The training of such a Neural Network can be done in various ways, as long as the trained Neural Network is capable of analyzing the input data reliably. In some embodiments, the Neural Networks are trained using a training optimizer. This training optimizer may be built on the principle of fitness criterion by optimizing an objective function. According to one embodiment, this optimization is gradient descent as it is applied in an Adam optimizer. An Adam optimizer is based on a method for first-order gradient-based optimization of stochastic objective functions based on adaptive estimates of lower-order moments. It is described in D. Kingma, J. Ba: “ADAM: A Method for Stochastic Optimization,” conference paper at ICLR 2015, https://arxiv.org/pdf/1412.6980.pdf.
In some embodiments, a data optimizer is connected between the abstraction device and the action recognition device. According to one development, the data optimizer may be part of the abstraction device. This data optimizer may further process data output by the abstraction device. This further processing may comprise improvement of quality of the data output by the abstraction device, and, therefore, improvement of the quality of the extracted characteristics. For instance, if the abstraction device outputs skeleton poses as characteristics, the data optimizer may be a pose optimizer. The data optimizer may be based on various techniques. In some embodiments, the data optimizer is based on energy minimization techniques. According to one development, the data optimizer is based on a Gauss-Newton algorithm. The Gauss-Newton algorithm is used to solve non-linear least square problems. Particularly, when localizing nodes of a model of user in a picture, the Gauss-Newton algorithm can reduce computing time considerably. This is particularly beneficial, if the system is executed on a mobile device.
In some embodiments, the system additionally comprises a memory storing data supporting the playback device at providing storytelling content. This memory might be a non-volatile memory, such as a flash memory. The memory can be used for caching data load from a network, e.g., the Internet. The playback device can be configured to load data stored in the memory and to use the loaded data when providing storytelling content. In one embodiment, this “using of loaded data” may comprise outputting the loaded data to the output device as storytelling content. In another embodiment, this “using of loaded data” may comprise adapting loaded data to the recognized action. Adapting loaded data may be performed using artificial intelligence.
The system may comprise various output devices. An output device can be used in the system of the present disclosure, if it is capable of participating in outputting storytelling content to the user. As the storytelling content can address each sense of a user, many output devices can be used in connection with the present disclosure. In some embodiments, the output device comprise one or more of a display, a sound generator, a vibration generator, an optical indicator, and the like.
As already mentioned, the system and its components can be implemented on or using a mobile device. In some embodiments, the system is optimized for being executed on a mobile device, preferably a smartphone or a tablet.
There are several ways how to design and further develop the teaching of the present disclosure in an advantageous way. To this end, it is to be referred to the patent claims subordinate to patent claim 1 on the one hand and to the following explanation of preferred examples of embodiments of the disclosure, illustrated by the drawings on the other hand.

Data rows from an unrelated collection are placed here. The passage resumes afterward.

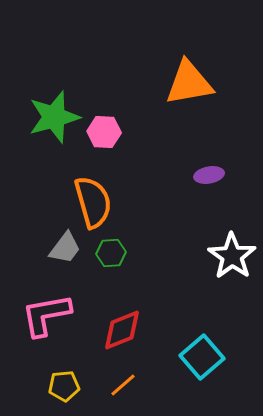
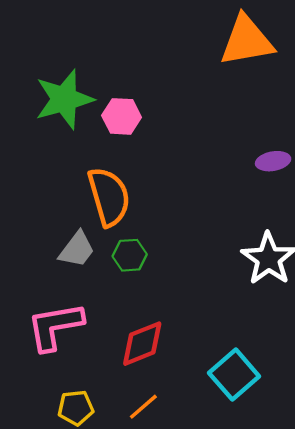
orange triangle: (189, 83) -> (247, 41), moved
purple ellipse: (209, 175) -> (273, 161), moved

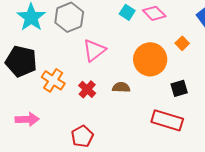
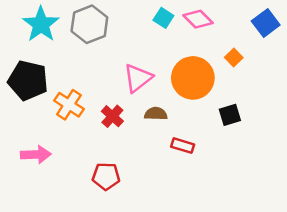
pink triangle: (94, 50) -> (138, 78), moved
red rectangle: (167, 120) -> (183, 146), moved, size x0.6
red pentagon: (82, 136) -> (106, 176), turned 30

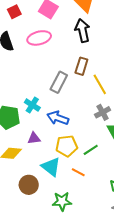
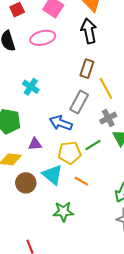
gray rectangle: (59, 82) -> (79, 102), moved
cyan cross: (32, 105) -> (31, 87), moved
green line: (91, 150) -> (93, 145), moved
brown circle: (29, 185) -> (26, 183), moved

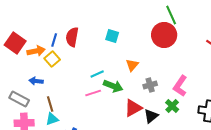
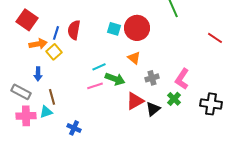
red circle: (164, 35) -> (137, 28), moved
red square: (15, 43) -> (27, 20), moved
orange triangle: (132, 65) -> (134, 58), turned -32
blue arrow: (36, 81) -> (38, 74), turned -96
cyan triangle: (52, 119) -> (46, 112), moved

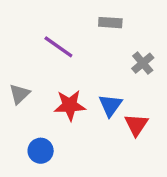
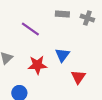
gray cross: (143, 63) -> (87, 18), moved, turned -32
blue triangle: (110, 105) -> (62, 55), moved

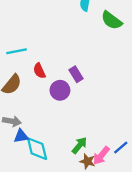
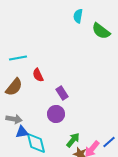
purple rectangle: (76, 74) -> (62, 93), moved
purple circle: (60, 90) -> (56, 114), moved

BRIEF DESCRIPTION OF THE SEVERAL VIEWS OF THE DRAWINGS

In connection with the explanation of the preferred embodiments of the disclosure by the aid of the drawings, generally preferred embodiments and further developments of the teaching will be explained. In the drawings:

FIG. 1 shows a block diagram of an embodiment of a system according to the present disclosure,

FIG. 2 shows a flow diagram of an embodiment of a method according to the present disclosure, and

FIG. 3 shows a picture of a user of the system with an overlaid model of the user.

DETAILED DESCRIPTION

FIG. 1 shows a block diagram of an embodiment of a system 1 according to the present disclosure. The system 1 is implemented on a smartphone and comprises an output device 2, a playback controller 3, two sensors 4, 5, an abstraction device 6, and an action recognition device 7. The playback controller 3 is connected to a memory 8, which stores data used for providing storytelling content. In this example, memory 8 stores storytelling phrases, i.e., bits of storytelling content, after which an action is anticipated, respectively. The storytelling phrases may be a couple of 10 seconds long, e.g., 20 to 90 seconds. The playback controller 3 loads data from memory 8 and uses the loaded data for providing storytelling content to the output device 2. The storytelling content comprises audio and visual data, in this case a recording of a narrator reading a text, sounds, music, and pictures (or videos) illustrating the read text. To this end, the output device comprises a loudspeaker and a video display. The output device outputs the storytelling content to a user 9.
At the end of a storytelling phrase, the playback controller triggers the abstraction device 6 and the action recognition device 7 (indicated with two arrows) and the user 9 is asked to perform a particular action, e.g., stretching high to reach a kitten in a tree, climbing up a ladder, making a meow sound, singing a calming song for the kitten, etc. It is also possible that the playback controller triggers the abstraction device 6 and the action recognition device 7 while or before outputting a storytelling phrase to the output device 2. By continuously monitoring the user 9, the system can react more directly to an action performed by the user. The system can even react to an unexpected action, e.g., by outputting “Why are you waving at me all the time?”
The sensors 4, 5 are configured to capture the action performed by the user. Sensor 4 is a camera of the smartphone and sensor 5 is a microphone of the smartphone. Measurement data generated by the sensors 4, 5 while capturing the action of the user are input to a cache memory 10 and to the abstraction device 6. The abstraction device 6 analyzes received measurement data and extracts characteristics of the measurement data. The extracted characteristics are input to the cache memory 10 and to the action recognition device 7. The cache memory 10 stores received measurement data and received extracted characteristics. In order to support analysis of the time behavior, the cache memory 10 may store the received data for predetermined periods or together with a time stamp.
A data optimizer 11 is connected between the abstraction device 6 and the action recognition device 7. The data optimizer 11 is based on a Gauss-Newton algorithm. Depending on the anticipated action captured by the sensors 4, 5, the action recognition device 7 can access the data stored in the cache memory 10 and/or data optimized by data optimizer 11. This optimized data might be provided via the cache memory 10 or via the abstraction device 6. The action recognition device 7 analyzes the time behavior of the extracted characteristics and/or the time behavior of the measurement data in order to determine a recognized action. The recognized action is input to a comparator 12, which classifies the recognized action based on an anticipated action stored in an action memory 13. If the recognized action is similar to the anticipated action, the comparison result is input to the playback controller 3. The playback controller will provide storytelling content considering the comparison result.
The abstraction device 6 and the action recognition device 7 can be implemented using a Neural Network. An implementation of the system using a CNN—Convolutional Neural Network—or a LTSM—Long Short Term Memory—produced good results. It should be noted that the following examples just show Neural Networks that have proven to provide good results. However, it should be understood that the present disclosure is not limited to these specific Neural Networks.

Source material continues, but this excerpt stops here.